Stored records
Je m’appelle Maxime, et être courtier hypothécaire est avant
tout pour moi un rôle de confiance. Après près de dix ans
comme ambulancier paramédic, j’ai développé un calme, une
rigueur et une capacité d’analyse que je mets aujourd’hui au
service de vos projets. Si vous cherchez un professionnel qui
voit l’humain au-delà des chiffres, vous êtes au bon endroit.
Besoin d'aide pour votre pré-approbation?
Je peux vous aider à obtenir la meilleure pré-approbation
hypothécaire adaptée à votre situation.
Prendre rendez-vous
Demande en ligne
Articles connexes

* * *

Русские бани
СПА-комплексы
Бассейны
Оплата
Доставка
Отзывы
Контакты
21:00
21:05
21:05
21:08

**Problem statement**
Return, word for word, the lines of the data above from the line with "Je m’appelle Maxime, et" through the line with "Articles connexes", inclusive.

**Task result**
Je m’appelle Maxime, et être courtier hypothécaire est avant
tout pour moi un rôle de confiance. Après près de dix ans
comme ambulancier paramédic, j’ai développé un calme, une
rigueur et une capacité d’analyse que je mets aujourd’hui au
service de vos projets. Si vous cherchez un professionnel qui
voit l’humain au-delà des chiffres, vous êtes au bon endroit.
Besoin d'aide pour votre pré-approbation?
Je peux vous aider à obtenir la meilleure pré-approbation
hypothécaire adaptée à votre situation.
Prendre rendez-vous
Demande en ligne
Articles connexes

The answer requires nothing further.